(Stored items)
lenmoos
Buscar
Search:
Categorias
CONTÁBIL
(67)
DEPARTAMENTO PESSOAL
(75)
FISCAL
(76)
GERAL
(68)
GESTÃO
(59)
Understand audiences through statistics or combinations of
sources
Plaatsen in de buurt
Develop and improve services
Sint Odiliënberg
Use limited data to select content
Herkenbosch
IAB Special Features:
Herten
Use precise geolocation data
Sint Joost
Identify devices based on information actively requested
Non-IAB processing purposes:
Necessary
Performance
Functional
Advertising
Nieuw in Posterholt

**Task statement:**
Go through the entries and filter for lines holding the word "data"; copy each match.

**Solution below:**
Use limited data to select content
Use precise geolocation data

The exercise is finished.